▶ [Provided material]
⟨

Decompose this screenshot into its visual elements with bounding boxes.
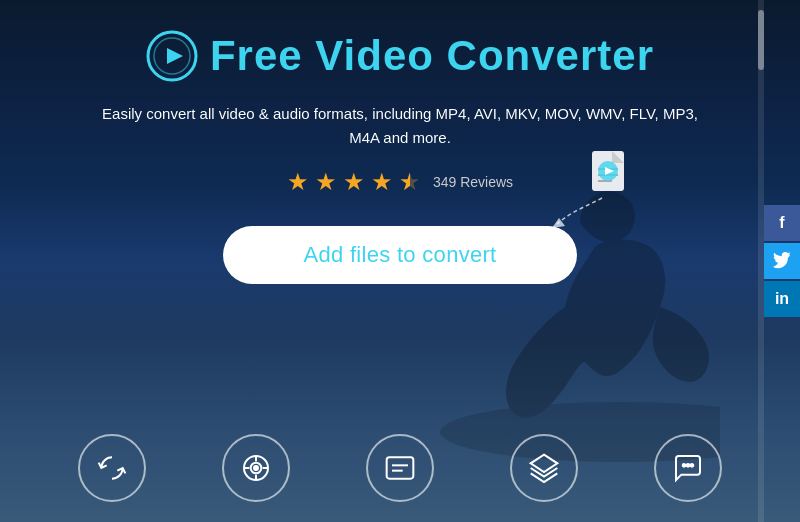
bottom-icons-bar	[0, 434, 800, 502]
svg-marker-3	[167, 48, 183, 64]
layers-icon-button[interactable]	[510, 434, 578, 502]
add-files-button[interactable]: Add files to convert	[223, 226, 576, 284]
scrollbar[interactable]	[758, 0, 764, 522]
svg-rect-19	[387, 457, 414, 478]
social-sidebar: f in	[764, 205, 800, 317]
scrollbar-thumb[interactable]	[758, 10, 764, 70]
drop-area-wrapper: Add files to convert	[223, 226, 576, 284]
file-upload-decoration	[537, 146, 637, 246]
linkedin-button[interactable]: in	[764, 281, 800, 317]
app-subtitle: Easily convert all video & audio formats…	[100, 102, 700, 150]
subtitles-icon-button[interactable]	[366, 434, 434, 502]
chat-icon	[672, 452, 704, 484]
star-1: ★	[287, 168, 309, 196]
svg-point-25	[687, 464, 690, 467]
convert-icon-button[interactable]	[78, 434, 146, 502]
svg-point-14	[254, 466, 258, 470]
star-3: ★	[343, 168, 365, 196]
facebook-button[interactable]: f	[764, 205, 800, 241]
svg-point-26	[691, 464, 694, 467]
video-icon	[240, 452, 272, 484]
logo-area: Free Video Converter	[146, 30, 654, 82]
app-title: Free Video Converter	[210, 32, 654, 80]
svg-point-24	[683, 464, 686, 467]
twitter-button[interactable]	[764, 243, 800, 279]
layers-icon	[528, 452, 560, 484]
video-icon-button[interactable]	[222, 434, 290, 502]
star-4: ★	[371, 168, 393, 196]
app-logo-icon	[146, 30, 198, 82]
svg-marker-23	[531, 455, 558, 472]
reviews-count: 349 Reviews	[433, 174, 513, 190]
subtitles-icon	[384, 452, 416, 484]
convert-icon	[96, 452, 128, 484]
stars-area: ★ ★ ★ ★ ★ ★ 349 Reviews	[287, 168, 513, 196]
chat-icon-button[interactable]	[654, 434, 722, 502]
star-5-half: ★ ★	[399, 168, 421, 196]
star-2: ★	[315, 168, 337, 196]
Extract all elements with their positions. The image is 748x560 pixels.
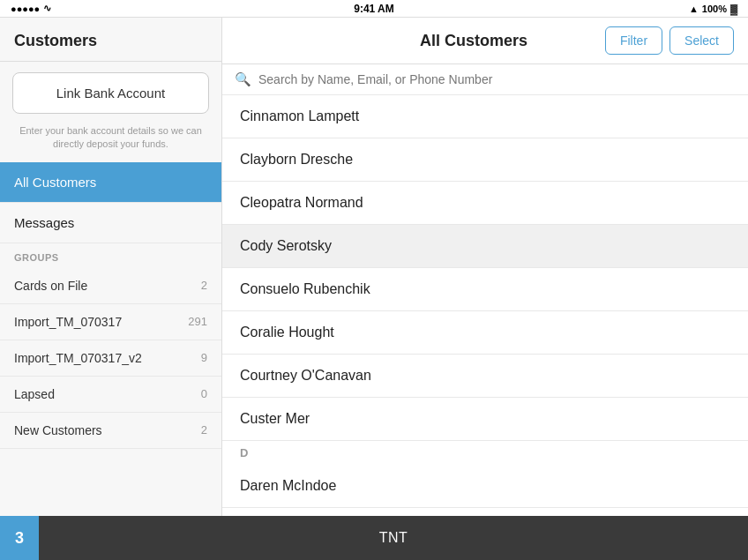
header-buttons: Filter Select: [605, 26, 734, 55]
group-item-lapsed[interactable]: Lapsed 0: [0, 377, 221, 413]
battery-icon: ▓: [730, 4, 737, 14]
list-item[interactable]: Clayborn Dresche: [222, 138, 748, 182]
group-item-cards-on-file[interactable]: Cards on File 2: [0, 268, 221, 304]
customer-list: Cinnamon Lampett Clayborn Dresche Cleopa…: [222, 95, 748, 516]
group-count: 2: [201, 279, 207, 292]
group-item-import-tm-070317-v2[interactable]: Import_TM_070317_v2 9: [0, 340, 221, 377]
list-item[interactable]: Consuelo Rubenchik: [222, 268, 748, 311]
bank-account-description: Enter your bank account details so we ca…: [0, 124, 221, 162]
group-label: New Customers: [14, 423, 102, 437]
group-label: Import_TM_070317_v2: [14, 351, 142, 365]
list-item[interactable]: Cinnamon Lampett: [222, 95, 748, 138]
tab-bar: 3 TNT: [0, 516, 748, 560]
section-divider-d: D: [222, 441, 748, 465]
group-item-new-customers[interactable]: New Customers 2: [0, 413, 221, 449]
group-label: Cards on File: [14, 279, 87, 293]
list-item[interactable]: Coralie Hought: [222, 311, 748, 355]
group-count: 2: [201, 423, 207, 437]
search-bar: 🔍: [222, 64, 748, 95]
status-bar-time: 9:41 AM: [354, 3, 394, 15]
location-icon: ▲: [689, 4, 699, 14]
group-label: Import_TM_070317: [14, 315, 122, 329]
main-container: Customers Link Bank Account Enter your b…: [0, 18, 748, 516]
battery-level: 100%: [702, 4, 727, 14]
select-button[interactable]: Select: [669, 26, 734, 55]
link-bank-account-button[interactable]: Link Bank Account: [12, 72, 209, 114]
wifi-icon: ∿: [43, 3, 51, 14]
list-item[interactable]: Courtney O'Canavan: [222, 355, 748, 398]
group-label: Lapsed: [14, 387, 55, 401]
content-header: All Customers Filter Select: [222, 18, 748, 64]
sidebar-item-all-customers[interactable]: All Customers: [0, 162, 221, 203]
search-icon: 🔍: [235, 71, 251, 87]
content-area: All Customers Filter Select 🔍 Cinnamon L…: [222, 18, 748, 516]
sidebar-title: Customers: [0, 18, 221, 62]
group-count: 0: [201, 387, 207, 400]
tab-badge[interactable]: 3: [0, 516, 39, 560]
group-count: 9: [201, 351, 207, 364]
groups-section-header: GROUPS: [0, 243, 221, 268]
status-bar: ●●●●● ∿ 9:41 AM ▲ 100% ▓: [0, 0, 748, 18]
search-input[interactable]: [258, 72, 736, 86]
status-bar-right: ▲ 100% ▓: [689, 4, 737, 14]
group-count: 291: [188, 315, 207, 328]
signal-strength: ●●●●●: [11, 4, 40, 14]
filter-button[interactable]: Filter: [605, 26, 662, 55]
sidebar: Customers Link Bank Account Enter your b…: [0, 18, 222, 516]
sidebar-item-messages[interactable]: Messages: [0, 203, 221, 243]
content-title: All Customers: [342, 32, 605, 50]
group-item-import-tm-070317[interactable]: Import_TM_070317 291: [0, 304, 221, 340]
status-bar-left: ●●●●● ∿: [11, 3, 51, 14]
list-item[interactable]: Custer Mer: [222, 398, 748, 441]
list-item[interactable]: Daren McIndoe: [222, 465, 748, 508]
list-item[interactable]: Cleopatra Normand: [222, 182, 748, 225]
list-item[interactable]: Cody Serotsky: [222, 225, 748, 268]
tab-label: TNT: [39, 530, 748, 546]
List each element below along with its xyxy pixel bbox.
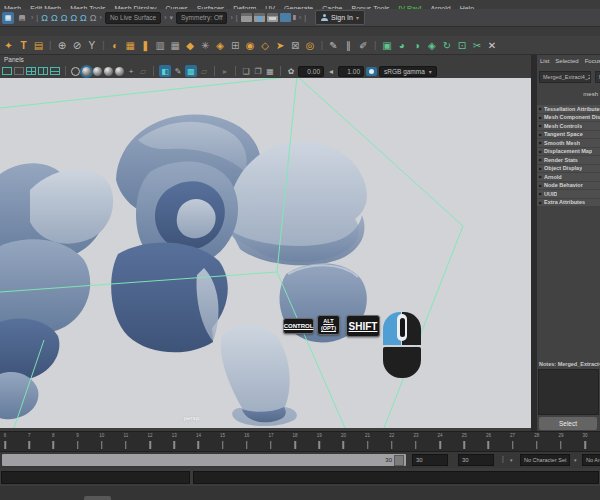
boolean-difference-icon[interactable]: ◕ (395, 38, 408, 53)
ae-menu-focus[interactable]: Focus (585, 58, 600, 64)
grease-pencil-icon[interactable]: ▱ (199, 67, 209, 76)
ae-section-uuid[interactable]: ▶UUID (537, 190, 600, 198)
ae-menu-selected[interactable]: Selected (555, 58, 578, 64)
shadows-icon[interactable] (115, 67, 124, 76)
exposure-field[interactable]: 0.00 (298, 66, 324, 77)
snap-to-view-plane-icon[interactable]: Ω (80, 12, 87, 24)
chevron-down-icon[interactable]: ▾ (510, 457, 513, 463)
isolate-select-icon[interactable]: ◧ (159, 65, 171, 77)
range-slider-bar[interactable]: 30 (2, 454, 406, 466)
ae-menu-list[interactable]: List (540, 58, 549, 64)
joint-tool-icon[interactable]: ⊕ (55, 38, 68, 53)
mash-drop-icon[interactable]: ◆ (184, 38, 197, 53)
single-pane-layout-icon[interactable] (2, 67, 12, 75)
menu-item[interactable]: Curves (166, 2, 188, 10)
mash-dynamics-icon[interactable]: ❚ (139, 38, 152, 53)
chevron-down-icon[interactable]: ▾ (170, 14, 174, 22)
bookmark-add-icon[interactable]: ❐ (253, 67, 263, 76)
menu-item[interactable]: Edit Mesh (30, 2, 61, 10)
sketch-curve-icon[interactable]: ✐ (357, 38, 370, 53)
group-collapse-icon[interactable]: › (31, 14, 33, 21)
menu-item[interactable]: Bonus Tools (351, 2, 389, 10)
ae-section-tessellation-attributes[interactable]: ▶Tessellation Attributes (537, 105, 600, 113)
character-set-dropdown[interactable]: No Character Set (520, 454, 570, 466)
make-live-icon[interactable]: Ω (90, 12, 97, 24)
ae-section-node-behavior[interactable]: ▶Node Behavior (537, 182, 600, 190)
bookmark-icon[interactable]: ❏ (241, 67, 251, 76)
symmetry-field[interactable]: Symmetry: Off (176, 12, 227, 24)
chevron-right-icon[interactable]: › (230, 14, 232, 21)
live-surface-field[interactable]: No Live Surface (105, 12, 161, 24)
menu-item[interactable]: Help (460, 2, 474, 10)
mash-frame-icon[interactable]: ⊠ (289, 38, 302, 53)
xray-mode-icon[interactable]: ▱ (138, 67, 148, 76)
skeleton-icon[interactable]: Y (85, 38, 98, 53)
ae-tab[interactable]: Merged_Extract4_2 (539, 71, 591, 83)
shaded-mode-icon[interactable] (82, 67, 91, 76)
delete-component-icon[interactable]: ✕ (485, 38, 498, 53)
time-slider[interactable]: 6789101112131415161718192021222324252627… (0, 431, 600, 452)
boolean-union-icon[interactable]: ▣ (380, 38, 393, 53)
four-pane-layout-icon[interactable] (26, 67, 36, 75)
camera-select-icon[interactable]: ▸ (220, 67, 230, 76)
select-by-object-icon[interactable]: ▦ (2, 12, 14, 24)
mash-world-icon[interactable]: ◎ (304, 38, 317, 53)
multi-cut-icon[interactable]: ✂ (470, 38, 483, 53)
texture-view-icon[interactable]: ▩ (185, 65, 197, 77)
mash-repro-icon[interactable]: ▦ (169, 38, 182, 53)
mash-grid-icon[interactable]: ▥ (154, 38, 167, 53)
mash-transform-icon[interactable]: ◇ (259, 38, 272, 53)
exposure-icon[interactable]: ✿ (286, 67, 296, 76)
mash-network-icon[interactable]: ◐ (109, 38, 122, 53)
ae-section-object-display[interactable]: ▶Object Display (537, 165, 600, 173)
ae-section-arnold[interactable]: ▶Arnold (537, 173, 600, 181)
chevron-down-icon[interactable]: ▾ (574, 457, 577, 463)
chevron-right-icon[interactable]: › (100, 14, 102, 21)
group-collapse-icon[interactable]: › (164, 14, 166, 21)
paint-mode-icon[interactable]: ✎ (173, 67, 183, 76)
playback-end-field[interactable]: 30 (412, 454, 448, 466)
ae-section-extra-attributes[interactable]: ▶Extra Attributes (537, 199, 600, 207)
remesh-icon[interactable]: ◈ (425, 38, 438, 53)
snap-to-point-icon[interactable]: Ω (61, 12, 68, 24)
menu-item[interactable]: Arnold (430, 2, 450, 10)
menu-item[interactable]: Mesh Tools (70, 2, 105, 10)
ae-section-displacement-map[interactable]: ▶Displacement Map (537, 148, 600, 156)
pause-icon[interactable]: ‖ (293, 13, 296, 22)
ipr-render-icon[interactable] (254, 13, 265, 22)
ik-handle-tool-icon[interactable]: ⊘ (70, 38, 83, 53)
select-by-component-icon[interactable]: ▤ (16, 12, 28, 24)
shaded-textured-mode-icon[interactable] (93, 67, 102, 76)
menu-item[interactable]: Surfaces (197, 2, 225, 10)
two-pane-layout-icon[interactable] (14, 67, 24, 75)
command-line-input[interactable] (1, 471, 190, 484)
curve-pencil-icon[interactable]: ✎ (327, 38, 340, 53)
menu-item[interactable]: Mesh Display (115, 2, 157, 10)
gamma-icon[interactable]: ◂ (326, 67, 336, 76)
mash-flow-icon[interactable]: ➤ (274, 38, 287, 53)
ae-select-button[interactable]: Select (539, 417, 597, 430)
sign-in-button[interactable]: Sign In ▾ (315, 10, 365, 25)
menu-item[interactable]: Cache (322, 2, 342, 10)
gamma-toggle-icon[interactable] (366, 67, 377, 76)
render-settings-icon[interactable] (280, 13, 291, 22)
menu-item[interactable]: Generate (284, 2, 313, 10)
ae-tab[interactable]: M (595, 71, 600, 83)
reduce-icon[interactable]: ⊡ (455, 38, 468, 53)
menu-item[interactable]: Mesh (4, 2, 21, 10)
menu-item[interactable]: [V-Ray] (398, 2, 421, 10)
rose-model[interactable] (0, 115, 367, 427)
boolean-intersection-icon[interactable]: ◑ (410, 38, 423, 53)
default-light-icon[interactable]: + (126, 67, 136, 76)
animation-end-field[interactable]: 30 (458, 454, 494, 466)
mash-hex-icon[interactable]: ◈ (214, 38, 227, 53)
snap-to-curve-icon[interactable]: Ω (51, 12, 58, 24)
type-tool-icon[interactable]: T (17, 38, 30, 53)
ae-notes-field[interactable] (538, 369, 599, 415)
split-pane-layout-icon[interactable] (38, 67, 48, 75)
mash-scatter-icon[interactable]: ✳ (199, 38, 212, 53)
panels-menu[interactable]: Panels (0, 55, 531, 64)
bottom-tab-handle[interactable] (84, 496, 111, 500)
retopologize-icon[interactable]: ↻ (440, 38, 453, 53)
anim-layer-dropdown[interactable]: No An (582, 454, 600, 466)
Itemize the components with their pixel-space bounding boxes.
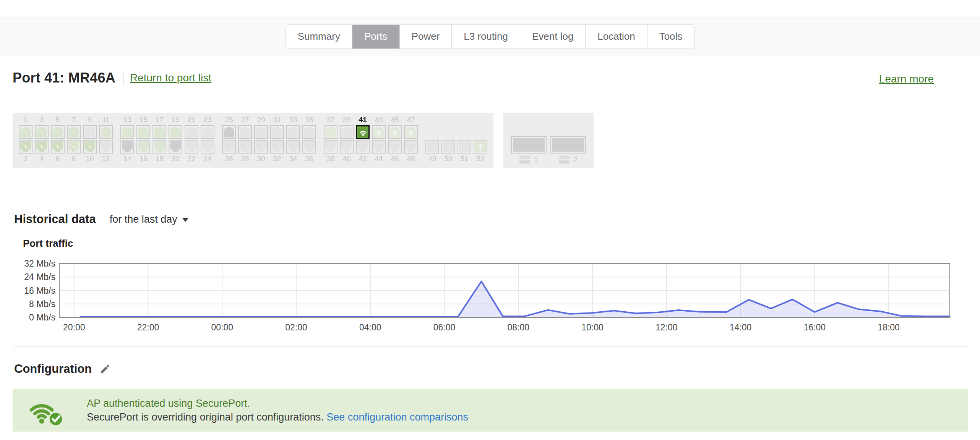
port-16[interactable] (136, 140, 150, 154)
time-range-dropdown[interactable]: for the last day (107, 213, 191, 226)
port-column: 1920 (169, 115, 182, 164)
port-32[interactable] (270, 140, 284, 154)
port-1[interactable] (19, 125, 32, 139)
port-11[interactable] (99, 125, 113, 139)
port-42[interactable] (356, 140, 370, 154)
port-traffic-chart: 32 Mb/s24 Mb/s16 Mb/s8 Mb/s0 Mb/s20:0022… (15, 258, 959, 338)
edit-pencil-icon[interactable] (99, 363, 111, 375)
svg-text:18:00: 18:00 (878, 322, 900, 332)
port-33[interactable] (286, 125, 300, 139)
port-8[interactable] (67, 140, 81, 154)
port-group: 131415161718192021222324 (120, 115, 214, 164)
tab-ports[interactable]: Ports (352, 25, 399, 49)
port-9[interactable] (83, 125, 97, 139)
port-23[interactable] (201, 125, 214, 139)
poe-bolt-icon (54, 128, 62, 136)
port-7[interactable] (67, 125, 81, 139)
port-52[interactable] (474, 140, 487, 154)
port-22[interactable] (185, 140, 198, 154)
port-29[interactable] (254, 125, 268, 139)
port-36[interactable] (302, 140, 316, 154)
port-number-label: 26 (225, 154, 233, 164)
port-51[interactable] (458, 140, 471, 154)
port-number-label: 35 (305, 115, 313, 125)
port-number-label: 42 (359, 154, 367, 164)
port-connector (459, 141, 470, 152)
port-27[interactable] (238, 125, 252, 139)
port-connector (186, 141, 197, 152)
chart-title: Port traffic (23, 238, 73, 249)
port-48[interactable] (404, 140, 418, 154)
stack-port-1[interactable] (511, 136, 547, 154)
port-connector (154, 141, 165, 152)
port-6[interactable] (51, 140, 65, 154)
port-traffic-chart-svg: 32 Mb/s24 Mb/s16 Mb/s8 Mb/s0 Mb/s20:0022… (15, 258, 959, 336)
port-12[interactable] (99, 140, 113, 154)
port-21[interactable] (185, 125, 198, 139)
svg-text:22:00: 22:00 (137, 322, 159, 332)
port-column: 1314 (120, 115, 134, 164)
port-19[interactable] (169, 125, 182, 139)
port-17[interactable] (153, 125, 166, 139)
port-31[interactable] (270, 125, 284, 139)
svg-text:02:00: 02:00 (285, 322, 307, 332)
port-41-selected[interactable] (356, 125, 370, 139)
port-44[interactable] (372, 140, 386, 154)
port-46[interactable] (388, 140, 402, 154)
port-47[interactable] (404, 125, 418, 139)
port-column: 2324 (201, 115, 214, 164)
port-number-label: 36 (305, 154, 313, 164)
port-37[interactable] (324, 125, 337, 139)
tab-location[interactable]: Location (585, 25, 647, 49)
port-43[interactable] (372, 125, 386, 139)
port-30[interactable] (254, 140, 268, 154)
port-column: 3132 (270, 115, 284, 164)
port-26[interactable] (222, 140, 236, 154)
port-45[interactable] (388, 125, 402, 139)
port-24[interactable] (201, 140, 214, 154)
tab-l3-routing[interactable]: L3 routing (451, 25, 520, 49)
wifi-icon (375, 128, 383, 136)
port-38[interactable] (324, 140, 337, 154)
port-5[interactable] (51, 125, 65, 139)
see-configuration-comparisons-link[interactable]: See configuration comparisons (326, 411, 468, 423)
poe-bolt-icon (54, 142, 62, 151)
port-number-label: 49 (428, 154, 436, 164)
port-35[interactable] (302, 125, 316, 139)
port-3[interactable] (35, 125, 49, 139)
tab-event-log[interactable]: Event log (520, 25, 585, 49)
historical-data-title: Historical data (14, 212, 96, 226)
port-18[interactable] (153, 140, 166, 154)
port-connector (406, 141, 416, 152)
port-25[interactable] (222, 125, 236, 139)
port-number-label: 1 (24, 115, 28, 125)
port-column: 4546 (388, 115, 402, 164)
tab-power[interactable]: Power (399, 25, 452, 49)
wifi-icon (359, 128, 367, 137)
port-14[interactable] (120, 140, 134, 154)
port-15[interactable] (136, 125, 150, 139)
port-28[interactable] (238, 140, 252, 154)
return-to-port-list-link[interactable]: Return to port list (130, 72, 211, 84)
port-4[interactable] (35, 140, 49, 154)
page-title: Port 41: MR46A (13, 70, 115, 86)
port-49[interactable] (425, 140, 439, 154)
port-2[interactable] (19, 140, 32, 154)
stack-port-2[interactable] (550, 136, 586, 154)
port-column: 50 (441, 115, 455, 164)
port-20[interactable] (169, 140, 182, 154)
port-number-label: 34 (289, 154, 297, 164)
port-10[interactable] (83, 140, 97, 154)
chevron-down-icon (182, 218, 188, 222)
learn-more-link[interactable]: Learn more (879, 73, 934, 85)
port-34[interactable] (286, 140, 300, 154)
tab-summary[interactable]: Summary (286, 25, 352, 49)
port-number-label: 32 (273, 154, 281, 164)
port-40[interactable] (340, 140, 354, 154)
port-50[interactable] (441, 140, 455, 154)
port-number-label (447, 115, 449, 125)
port-13[interactable] (120, 125, 134, 139)
tab-tools[interactable]: Tools (647, 25, 694, 49)
port-39[interactable] (340, 125, 354, 139)
svg-text:20:00: 20:00 (63, 322, 85, 332)
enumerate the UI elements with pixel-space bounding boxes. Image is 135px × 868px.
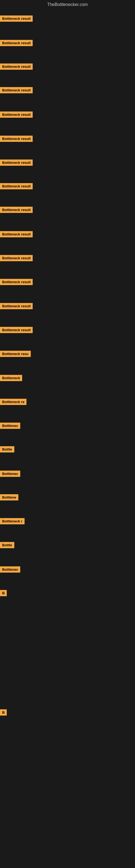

⟩

▶ [Directions]
Once the lines holding the word "render" in the material above are counted, report that number by itself.

▶ [Response for this exercise]
2